Nel frattempo Nestor fa carriera e l’eco delle sue imprese valica le Alpi. Lo prende la Juventus di Heriberto Herrera. Non saranno però bei tempi, perché il suo temperamento lo porta rapidamente in rotta di collisione con i rigidi precetti del “colonnello” bianconero. La proverbiale durezza del paraguayano non gli lascia scampo: le sue intemperanze lo bollano agli occhi della società come un giocatore scomodo e ingestibile. Herrera lo parcheggia in panchina e la stagione successiva lo spedisce a Varese. Ma anche lì Nestor fatica a legare con i compagni e le ombre lunghe di una nomea poco esemplare finiscono addirittura per metterlo  fuori rosa. Ci penserà il “Paron” a ridargli morale e convinzione. Rocco lo chiama infatti a Torino e Nestor tornerà immediatamente protagonista. Saranno tre stagioni intense e vibranti, magnifiche e tragiche. La sua carriera sembra nuovamente finita su un binario morto. Quando si è ormai convinto di dover fare le valigie per far ritorno in Francia è ancora il “Paron” a cercarlo. Nereo lo vuole a Milano per difendere al meglio l’onore rossonero in campo internazionale. Nestor diventa quindi un riferimento offensivo dello schieramento milanista, dove va spesso a fare compagnia a Rivera, Sormani e Prati. C’è un campionato difficile da portare a casa, ma, soprattutto, c’è da andare a vincere la coppa più importante, quella Intercontinentale. C’è da affrontare il ruvido Estudiantes de La Plata. Nestor intuisce che quelle due partite saranno dure quanto e più di una battaglia, ma non si tira certo indietro.
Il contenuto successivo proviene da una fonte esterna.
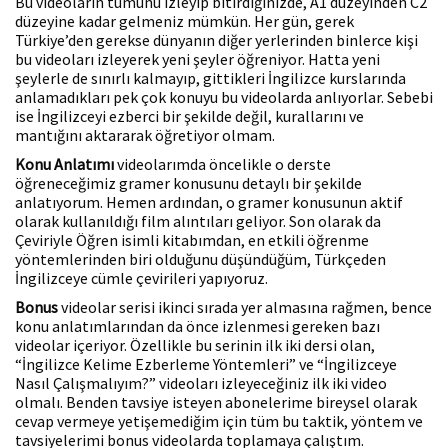
Bu videoların tümünü izleyip bitirdiğinizde, A1 düzeyinden C2
düzeyine kadar gelmeniz mümkün. Her gün, gerek
Türkiye’den gerekse dünyanın diğer yerlerinden binlerce kişi
bu videoları izleyerek yeni şeyler öğreniyor. Hatta yeni
şeylerle de sınırlı kalmayıp, gittikleri İngilizce kurslarında
anlamadıkları pek çok konuyu bu videolarda anlıyorlar. Sebebi
ise İngilizceyi ezberci bir şekilde değil, kurallarını ve
mantığını aktararak öğretiyor olmam.
Konu Anlatımı
videolarımda öncelikle o derste
öğreneceğimiz gramer konusunu detaylı bir şekilde
anlatıyorum. Hemen ardından, o gramer konusunun aktif
olarak kullanıldığı film alıntıları geliyor. Son olarak da
Çeviriyle Öğren isimli kitabımdan, en etkili öğrenme
yöntemlerinden biri olduğunu düşündüğüm, Türkçeden
İngilizceye cümle çevirileri yapıyoruz.
Bonus
videolar serisi ikinci sırada yer almasına rağmen, bence
konu anlatımlarından da önce izlenmesi gereken bazı
videolar içeriyor. Özellikle bu serinin ilk iki dersi olan,
“İngilizce Kelime Ezberleme Yöntemleri” ve “İngilizceye
Nasıl Çalışmalıyım?” videoları izleyeceğiniz ilk iki video
olmalı. Benden tavsiye isteyen abonelerime bireysel olarak
cevap vermeye yetişemediğim için tüm bu taktik, yöntem ve
tavsiyelerimi bonus videolarda toplamaya çalıştım.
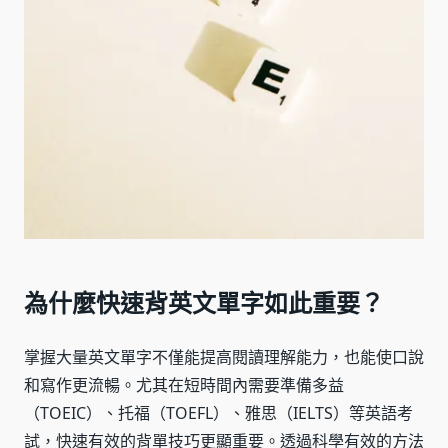
為什麼快速背英文單字如此重要？
掌握大量英文單字不僅能提高閱讀理解能力，也能使口說
和寫作更流暢。尤其在短時間內需要準備多益
（TOEIC）、托福（TOEFL）、雅思（IELTS）等英語考
試，快速有效的背單技巧更顯重要。透過科學有效的方法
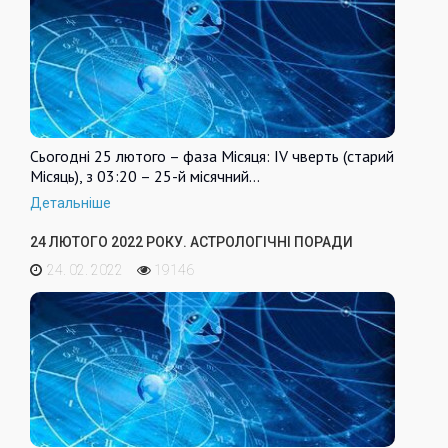
Сьогодні 25 лютого – фаза Місяця: IV чверть (старий
Місяць), з 03:20 – 25-й місячний…
Детальніше
24 ЛЮТОГО 2022 РОКУ. АСТРОЛОГІЧНІ ПОРАДИ
24. 02. 2022
19146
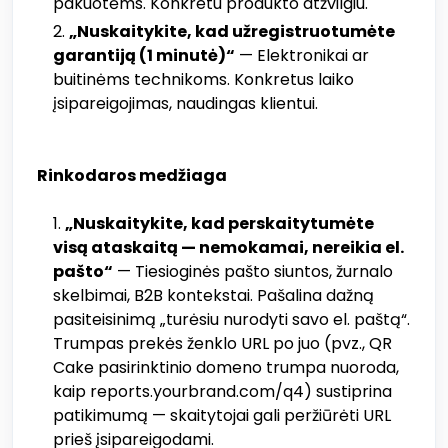
pakuotėms. Konkretu produkto atžvilgiu.
„Nuskaitykite, kad užregistruotumėte
garantiją (1 minutė)“
— Elektronikai ar
buitinėms technikoms. Konkretus laiko
įsipareigojimas, naudingas klientui.
Rinkodaros medžiaga
„Nuskaitykite, kad perskaitytumėte
visą ataskaitą — nemokamai, nereikia el.
pašto“
— Tiesioginės pašto siuntos, žurnalo
skelbimai, B2B kontekstai. Pašalina dažną
pasiteisinimą „turėsiu nurodyti savo el. paštą“.
Trumpas prekės ženklo URL po juo (pvz., QR
Cake pasirinktinio domeno trumpa nuoroda,
kaip reports.yourbrand.com/q4) sustiprina
patikimumą — skaitytojai gali peržiūrėti URL
prieš įsipareigodami.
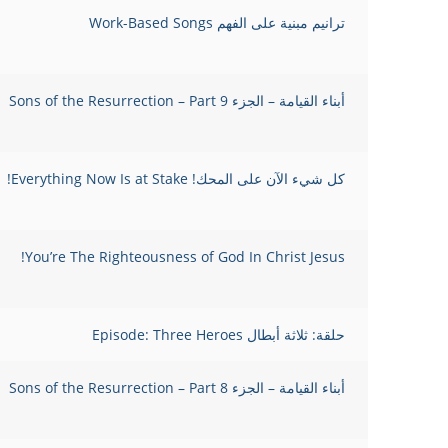
ترانيم مبنية على الفهم Work-Based Songs
أبناء القيامة – الجزء Sons of the Resurrection – Part 9
كل شيء الآن على المحك! Everything Now Is at Stake!
You’re The Righteousness of God In Christ Jesus!
حلقة: ثلاثة أبطال Episode: Three Heroes
أبناء القيامة – الجزء Sons of the Resurrection – Part 8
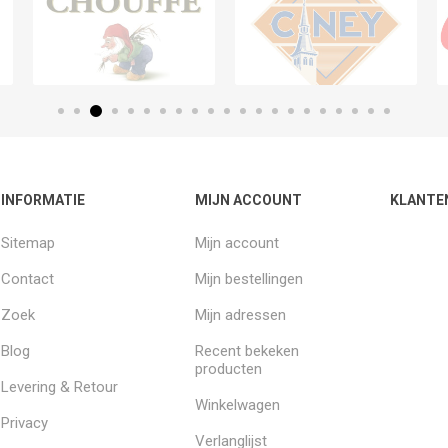
INFORMATIE
MIJN ACCOUNT
KLANTE
Sitemap
Mijn account
Contact
Mijn bestellingen
Zoek
Mijn adressen
Blog
Recent bekeken
producten
Levering & Retour
Winkelwagen
Privacy
Verlanglijst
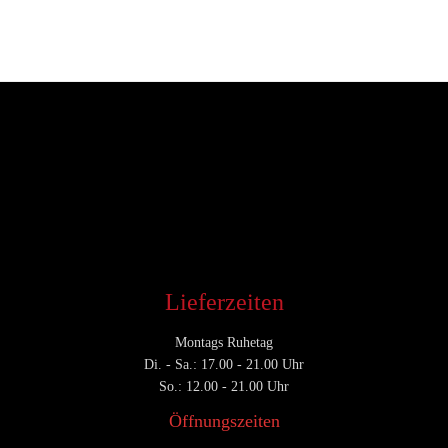
Entwickler
Juli 30, 2016
CATEGORY

Lieferzeiten
Montags Ruhetag
Di. - Sa.: 17.00 - 21.00 Uhr
So.: 12.00 - 21.00 Uhr
Öffnungszeiten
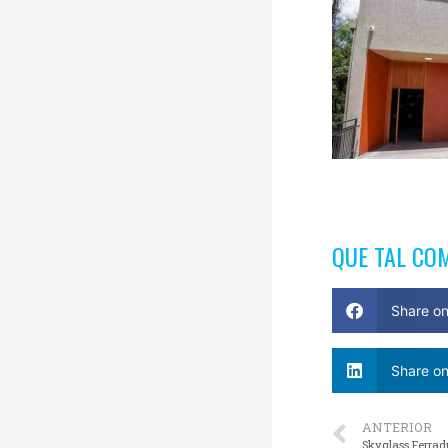
QUE TAL CO
Share o
Share on
ANTERIOR
Skyglass Ferrad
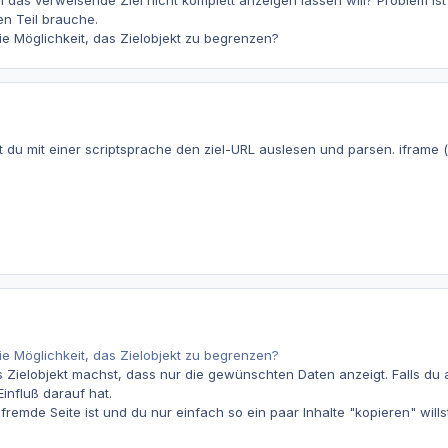
das verweisende Ziel nicht komplett anzeigen lassen will? Problem ist h
n Teil brauche.
ie Möglichkeit, das Zielobjekt zu begrenzen?
t du mit einer scriptsprache den ziel-URL auslesen und parsen. iframe
ie Möglichkeit, das Zielobjekt zu begrenzen?
 Zielobjekt machst, dass nur die gewünschten Daten anzeigt. Falls du ab
nfluß darauf hat.
emde Seite ist und du nur einfach so ein paar Inhalte "kopieren" willst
Quella maledetta magica notte di Baires

Il 22 ottobre del 1969 Buenos Aires attende la finale di ritorno della Coppa Intercontinentale. All’andata i rossoneri avevano dominato vincendo tre a zero, un punteggio rotondo maturato grazie anche ad un suo gol. Il ritorno alla Bombonera fu una sorta di sanguinosa resa dei conti, una scientifica caccia all’uomo condotta con intimidazione e cinica spregiudicatezza grazie anche all’irresponsabile complicità dell’arbitro cileno Domingo Massaro. Il presunto disertore Combin venne così inseguito e maltrattato in ogni angolo del rettangolo verde: prima un fallo plateale da dietro, poi tre violenti sgambetti, quindi una gomitata, un calcio, una spallata, una spinta, fino a quando il temibile picchiatore Aguirre Suarez, a metà del secondo tempo, a gioco fermo, gli rifila un gancio degno di Cassius Clay mandandolo al tappeto e completando poi a freddo il trattamento con una ginocchiata in pieno viso. Combin cade a terra tramortito in un lago di sangue. Gli ci vorranno diversi minuti per riprendersi e resistere stoicamente sino alla fine della partita per festeggiare, nonostante la sconfitta di misura, l’agognata conquista del trofeo. Ma non appena raggiunge gli spogliatoi Nestor trova la polizia ad attenderlo per arrestarlo e tradurlo in carcere con l’accusa di diserzione. Ci vorrà una notte intera e la determinazione assai poco diplomatica del “Paron” per sbloccare la situazione e farlo rilasciare.

Un cuore granata

Di tutte le partite italiane de “la foudre” una però è passata alla storia. La domenica successiva alla tragica scomparsa dell’amico Gigi Meroni, il Toro deve affrontare la Juventus al Comunale. Non sarà solo un acceso derby. Quella sarà la partita con cui il popolo granata prenderà commiato dalla “farfalla” preferita, prematuramente sottratta da un destino infausto e tremendo. Nestor non sta bene. La mattina della gara ha quasi trentanove di febbre. Ma l’Indio ha deciso da tempo che quella domenica sarebbe sceso in campo nonostante tutto e tutti, nonostante la cattiva sorte e il parere contrario del medico. Alla fine farà di testa sua e siglerà una storica tripletta. Finirà 4 a 0 per i granata e Nestor si guadagnerà così un posto speciale nel cuore di ogni tifoso granata.